Dataset excerpts
::::
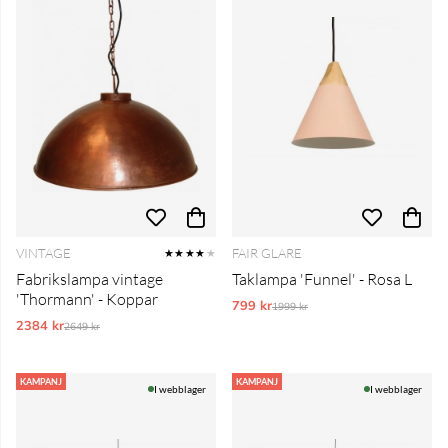
VINTAGE
FAIR GLARE
★★★★
★
Fabrikslampa vintage
Taklampa 'Funnel' - Rosa L
'Thormann' - Koppar
799 kr
Ordinarie pris:
1999 kr
2384 kr
Ordinarie pris:
2649 kr
KAMPANJ
KAMPANJ
I webblager
I webblager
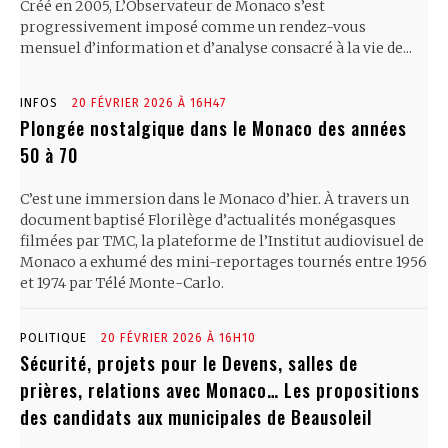
Créé en 2005, L’Observateur de Monaco s’est
progressivement imposé comme un rendez-vous
mensuel d’information et d’analyse consacré à la vie de...
INFOS
20 FÉVRIER 2026 À 16H47
Plongée nostalgique dans le Monaco des années
50 à 70
C’est une immersion dans le Monaco d’hier. À travers un
document baptisé Florilège d’actualités monégasques
filmées par TMC, la plateforme de l’Institut audiovisuel de
Monaco a exhumé des mini-reportages tournés entre 1956
et 1974 par Télé Monte-Carlo.
POLITIQUE
20 FÉVRIER 2026 À 16H10
Sécurité, projets pour le Devens, salles de
prières, relations avec Monaco… Les propositions
des candidats aux municipales de Beausoleil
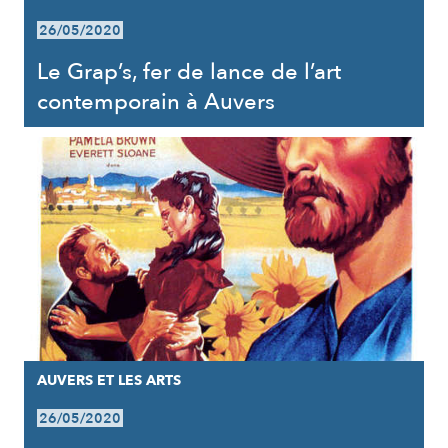
26/05/2020
Le Grap’s, fer de lance de l’art
contemporain à Auvers
AUVERS ET LES ARTS
26/05/2020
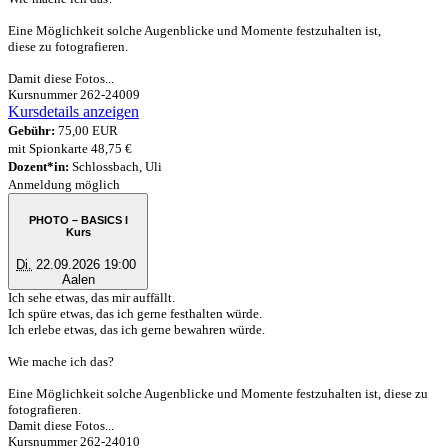
Eine Möglichkeit solche Augenblicke und Momente festzuhalten ist,
diese zu fotografieren.
Damit diese Fotos...
Kursnummer 262-24009
Kursdetails anzeigen
Gebühr:
75,00 EUR
mit Spionkarte 48,75 €
Dozent*in:
Schlossbach, Uli
Anmeldung möglich
PHOTO – BASICS I
Kurs
Di.
22.09.2026 19:00
Aalen
Ich sehe etwas, das mir auffällt.
Ich spüre etwas, das ich gerne festhalten würde.
Ich erlebe etwas, das ich gerne bewahren würde.
Wie mache ich das?
Eine Möglichkeit solche Augenblicke und Momente festzuhalten ist, diese zu
fotografieren.
Damit diese Fotos...
Kursnummer 262-24010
::::
» **Your goal**
Which lines of the data contain the string "Augenblicke"? Copy each one.

» **Task solution**
Eine Möglichkeit solche Augenblicke und Momente festzuhalten ist,
Eine Möglichkeit solche Augenblicke und Momente festzuhalten ist, diese zu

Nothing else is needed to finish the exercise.